- [Your instructions] Find every line below with the word "Jaruzelskiego" in it, and copy each one.

Source data Start Marker

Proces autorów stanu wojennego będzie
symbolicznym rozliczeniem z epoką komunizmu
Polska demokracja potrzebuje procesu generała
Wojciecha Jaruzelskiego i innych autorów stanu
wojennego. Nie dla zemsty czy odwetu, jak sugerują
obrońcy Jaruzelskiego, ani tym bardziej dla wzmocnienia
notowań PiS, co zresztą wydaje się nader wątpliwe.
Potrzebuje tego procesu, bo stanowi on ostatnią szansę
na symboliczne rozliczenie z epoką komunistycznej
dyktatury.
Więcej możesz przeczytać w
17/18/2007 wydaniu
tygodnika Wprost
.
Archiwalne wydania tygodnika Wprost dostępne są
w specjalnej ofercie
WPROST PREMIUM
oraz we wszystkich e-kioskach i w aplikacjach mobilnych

Source data End Marker

- [Exercise response]
Wojciecha Jaruzelskiego i innych autorów stanu
obrońcy Jaruzelskiego, ani tym bardziej dla wzmocnienia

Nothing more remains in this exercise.